Warped Expectations: The Iceberg of UX Ambiguity Behind Synced Inputs
August 10, 2023
Here’s a sneak peek into what the first few months of my time as a software engineer at Warp have been like. At Warp, all engineers are given three “small” starter tasks and one larger starter project. My first two starter tasks went fine. The third starter task was surprisingly complex, but it had nothing on my starter project.
It all started with this GitHub issue feature request. Users coming from other terminals like iTerm2 wanted the same broadcast input functionality. Broadcast input is a mode that lets you type input in one terminal session and have that input sent to other terminal sessions at the same time. An example use case is running the same setup scripts on multiple servers you’ve SSHed into. Sounds pretty simple, right? We’ll see.
The first question is also the most fundamental: what are we broadcasting?
This is simple in most terminal emulators because they center around receiving keyboard input as bytes, sending those bytes to programs, and displaying the program’s output bytes to the user.

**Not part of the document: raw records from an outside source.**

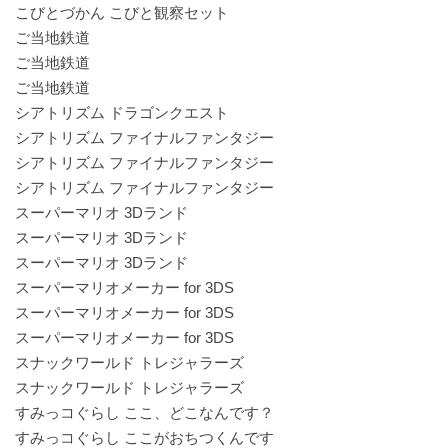
こびとづかん こびと観察セット
ご当地鉄道
ご当地鉄道
ご当地鉄道
シアトリズム ドラゴンクエスト
シアトリズム ファイナルファンタジー
シアトリズム ファイナルファンタジー
シアトリズム ファイナルファンタジー
スーパーマリオ 3Dランド
スーパーマリオ 3Dランド
スーパーマリオ 3Dランド
スーパーマリオメーカー for 3DS
スーパーマリオメーカー for 3DS
スーパーマリオメーカー for 3DS
スナックワールド トレジャラーズ
スナックワールド トレジャラーズ
すみっコぐらし ここ、どこなんです？
すみっコぐらし ここがおちつくんです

Warp’s input is more complex because there is an IDE-style input box where you can use the mouse and perform actions like performing an AI search from that box. In other words, there are inputs and outputs that are only for the terminal application, and they don’t get sent to or from the programs on the computer.
There are actually a ton of small-ish questions like this that add up to a lot of ambiguity. Much in the same way that the bulk of an iceberg lies below the water’s surface. But let’s focus on “what are we broadcasting?” first.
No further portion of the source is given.